**Work item:**
Write out the records in full, exactly as given, but without the images.

** Opening Data provided block **

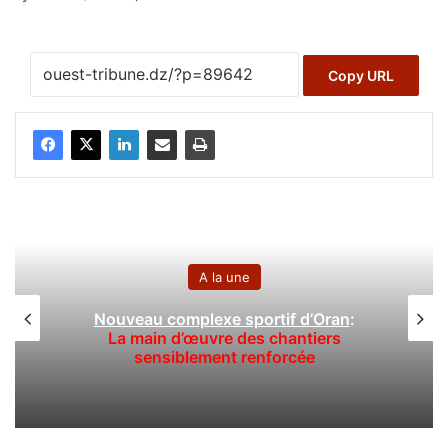
Copy URL
A la une
Nouveau complexe sportif d’Oran
:
La main d’œuvre des chantiers
sensiblement renforcée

** Closing Data provided block **

**Answer box:**
Copy URL
A la une
Nouveau complexe sportif d’Oran
:
La main d’œuvre des chantiers
sensiblement renforcée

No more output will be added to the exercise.